"Flow in AT&T and Verizon, particularly in the options, has become more balanced [when] it used to be very bullish," Stacey Gilbert, head of derivative strategy at Susquehanna, said Monday on CNBC's "Power Lunch."
In addition, the Vanguard ETF tracking telecom stocks (which largely just tracks the aforementioned two) has seen some $500 million worth of inflows this year, according to ETF.com. But as Gilbert points out, those flows are drying up.
"I think the love fest is dying here," she said.
Among the parties that have departed the telecoms are Warren Buffett's Berkshire Hathaway, which sold out of its AT&T holding as of the end of the first quarter, according to a filing released Monday.
Rich Ross, a technical analyst with Evercore ISI, said investors would do well to follow Berkshire out of the name. According to his work, AT&T's chart has already made a "double top," indicating that a drop could be ahead.
One of the biggest drivers for AT&T is the yield environment; the stock has a dividend yield of nearly 5 percent, making it a bond proxy of sorts.
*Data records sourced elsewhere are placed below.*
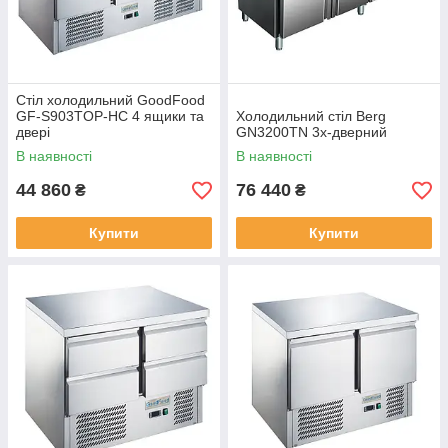
Стіл холодильний GoodFood
GF-S903TOP-HC 4 ящики та
Холодильний стіл Berg
двері
GN3200TN 3х-дверний
В наявності
В наявності
44 860
76 440
₴
₴
Купити
Купити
But Ross points out that yields right now are around the same level they were at in spring of 2013, which was followed by a substantial rate rise, and a consequent slide in shares of AT&T.
"That type of symmetry keeps me on the sidelines," Ross said Monday on "Power Lunch." "It makes me a better seller at the tail end of a very strong surge in telephone into that historical resistance."